## [Stored data]
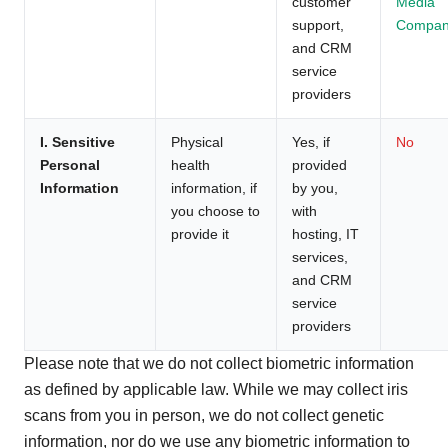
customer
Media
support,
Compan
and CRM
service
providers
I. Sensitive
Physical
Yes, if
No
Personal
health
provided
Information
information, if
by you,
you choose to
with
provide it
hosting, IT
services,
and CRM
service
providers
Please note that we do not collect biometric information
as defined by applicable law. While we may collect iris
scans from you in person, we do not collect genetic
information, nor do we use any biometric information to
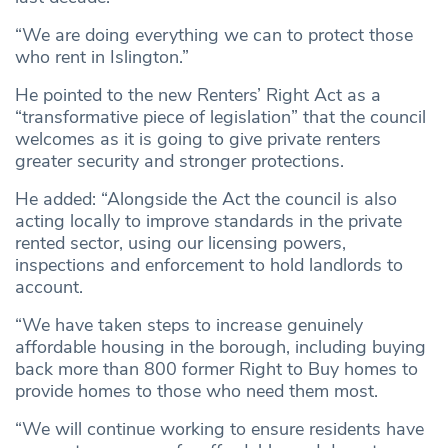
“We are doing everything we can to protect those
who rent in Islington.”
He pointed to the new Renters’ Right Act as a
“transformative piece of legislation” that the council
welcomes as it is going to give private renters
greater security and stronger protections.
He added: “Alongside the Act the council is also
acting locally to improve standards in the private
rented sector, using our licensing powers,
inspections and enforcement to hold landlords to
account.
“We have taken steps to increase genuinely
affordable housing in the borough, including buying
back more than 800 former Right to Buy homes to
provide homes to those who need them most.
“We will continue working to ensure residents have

## [Required action]
The exact lines of the material above starting at the one that contains "acting locally to" and ending at the one that contains "affordable housing in" are what to retype; leave out everything else.

## [Completed exercise]
acting locally to improve standards in the private
rented sector, using our licensing powers,
inspections and enforcement to hold landlords to
account.
“We have taken steps to increase genuinely
affordable housing in the borough, including buying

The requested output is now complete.